Y en ese punto, la determinación y el ser son absolutamente indistinguibles, son formas-de-vida. Decimos que la libertad no consiste en deshacernos de todas nuestras determinaciones, sino en la elaboración del modo cómo habitamos tal o cual determinación. Que no consiste en liberarnos de todos los lazos, sino en el aprendizaje del arte de ligar y desligar. El hecho de que ese arte haya sido tildado de mágico durante mucho tiempo no nos produce embarazo alguno. Y asumimos el escándalo que pueda acarrear admitir la amenaza, en nosotros, fuera de nosotros, en todas partes, de la crisis de la presencia. Decimos incluso que si hay una igualdad efectiva entre los humanos esta se da justamente ante esa amenaza. Lo que hace de Kafka un gran comunista.

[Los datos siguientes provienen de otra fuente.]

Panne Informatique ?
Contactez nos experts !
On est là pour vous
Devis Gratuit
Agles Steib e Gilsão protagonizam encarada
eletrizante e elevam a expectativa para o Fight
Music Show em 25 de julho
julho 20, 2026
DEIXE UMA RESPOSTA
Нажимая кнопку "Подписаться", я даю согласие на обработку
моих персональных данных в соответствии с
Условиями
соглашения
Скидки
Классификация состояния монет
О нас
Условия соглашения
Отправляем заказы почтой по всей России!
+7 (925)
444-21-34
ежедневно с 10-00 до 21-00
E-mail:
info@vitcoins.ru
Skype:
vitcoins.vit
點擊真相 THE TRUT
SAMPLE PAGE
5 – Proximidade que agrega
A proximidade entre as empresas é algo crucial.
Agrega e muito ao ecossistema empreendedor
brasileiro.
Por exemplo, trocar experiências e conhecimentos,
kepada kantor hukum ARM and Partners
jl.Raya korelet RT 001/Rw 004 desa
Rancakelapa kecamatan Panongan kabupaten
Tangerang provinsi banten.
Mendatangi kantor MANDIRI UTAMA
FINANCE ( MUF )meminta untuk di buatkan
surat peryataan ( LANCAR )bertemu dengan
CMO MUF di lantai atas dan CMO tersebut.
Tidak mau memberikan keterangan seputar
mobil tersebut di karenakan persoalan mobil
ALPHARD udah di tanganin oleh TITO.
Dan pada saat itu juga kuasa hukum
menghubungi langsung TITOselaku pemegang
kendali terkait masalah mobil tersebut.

Preferimos eso mil veces a la paradoja demasiado conocida por la cual cuanto más se toma uno por un individuo, mejor reproduce las estructuras de comportamiento más toscamente propias a la  “especie”, cuanto más se toma uno por un sujeto, más se abandona a las inclinaciones del conformismo más triste.

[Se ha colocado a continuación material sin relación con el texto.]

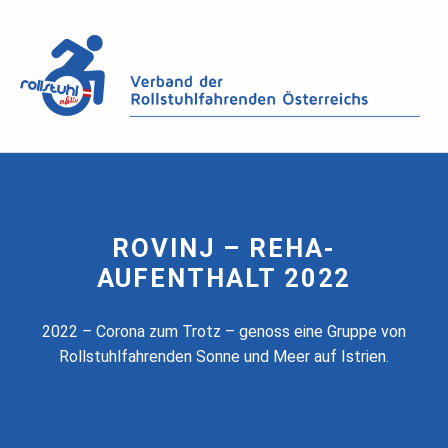
ROVINJ – REHA-
AUFENTHALT 2022
2022 – Corona zum Trotz – genoss eine Gruppe von
Rollstuhlfahrenden Sonne und Meer auf Istrien.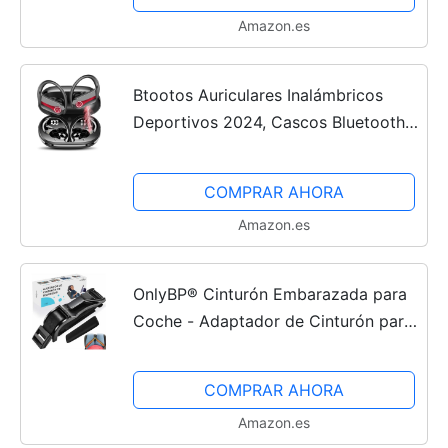
Bastones de Marcha Nórdica para...
Amazon.es
Btootos Auriculares Inalámbricos
Deportivos 2024, Cascos Bluetooth
5.3, Hi-Fi Estéreo con Pantalla LED
Dual, Llamadas Claras, Controladores
COMPRAR AHORA
de 13 mm y Graves...
Amazon.es
OnlyBP® Cinturón Embarazada para
Coche - Adaptador de Cinturón para
Embarazadas de Seguridad - Protege
a tu bebé, Evitando el Riesgo de
COMPRAR AHORA
Aborto en el coche -...
Amazon.es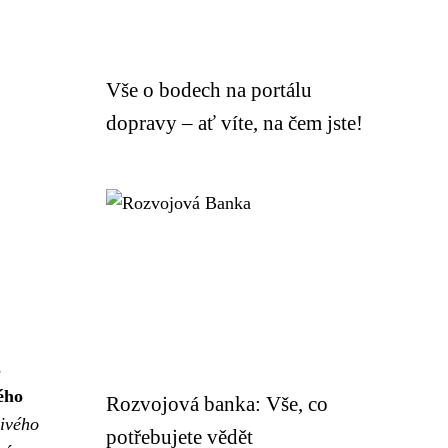
Vše o bodech na portálu
dopravy – ať víte, na čem jste!
s
ého
Rozvojová banka: Vše, co
livého
potřebujete vědět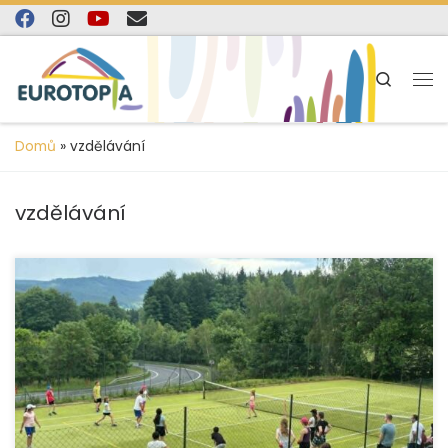
content
Skip to content
Search
Domů
»
vzdělávání
vzdělávání
Ve dnech 19. – 21. 6. 2026 jsme realizovali víkendový
vzdělávací pobyt pro pěstouny z oblasti Jesenicka a to
tradičně na Hotelu Stará Pošta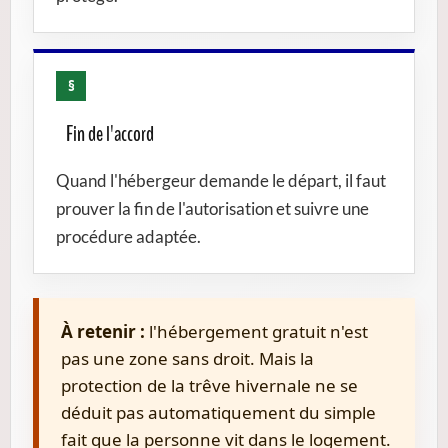
§
Fin de l'accord
Quand l'hébergeur demande le départ, il faut
prouver la fin de l'autorisation et suivre une
procédure adaptée.
À retenir :
l'hébergement gratuit n'est
pas une zone sans droit. Mais la
protection de la trêve hivernale ne se
déduit pas automatiquement du simple
fait que la personne vit dans le logement.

Somos conscientes de que, por ahora, desde sus limbos, las formas-de-vida se debaten en el más temible caos. Y que es el sentimiento de ese caos, así como el apego de nuestros contemporáneos a esa estúpida idea de la libertad, lo que los arroja a las redes de los dispositivos. Pero también vemos la potencia de la que disponen aquellos que han aprendido el arte de ligar y desligar. Y nos imaginamos la fuerza terrible que tienen en sus manos aquellos que elaboran colectivamente el juego de las formas-de-vida que les afectan. No tememos llamar comunismo a la puesta en común, allí donde sea, de dicha fuerza. Porque entonces los humanos llegan a la madurez y tienen en sus gestos la soberanía del niño.
“Puede que el hombre de la edad de piedra dibujase el alce de manera tan incomparable porque la mano
que manejaba la punta aún recordaba el arco con el cual había abatido al animal.”
El maná fluye, reinventemos la magia.

Notas:
* Basta con retomar la definición de comunismo de los Manuscritos económico-filosóficos de 1844, también conocidos como Manuscritos de París: “el comunismo es la verdadera solución al antagonismo entre el hombre y la naturaleza, entre el hombre y el hombre, la verdadera solución del conflicto entre la existencia y la esencia, entre la objetivación y la afirmación de sí, entre la libertad y la necesidad, entre el individuo y la especie”, para convencerse de que el gesto estético no está ausente del propio programa comunista. Es decir, que la fase actual, estética, del capital, donde este da forma conjuntamente a una nueva humanidad –los ciudadanos– y a un nuevo mundo sensible –la metrópoli–, nos impone revisar nuestra concepción misma de comunismo.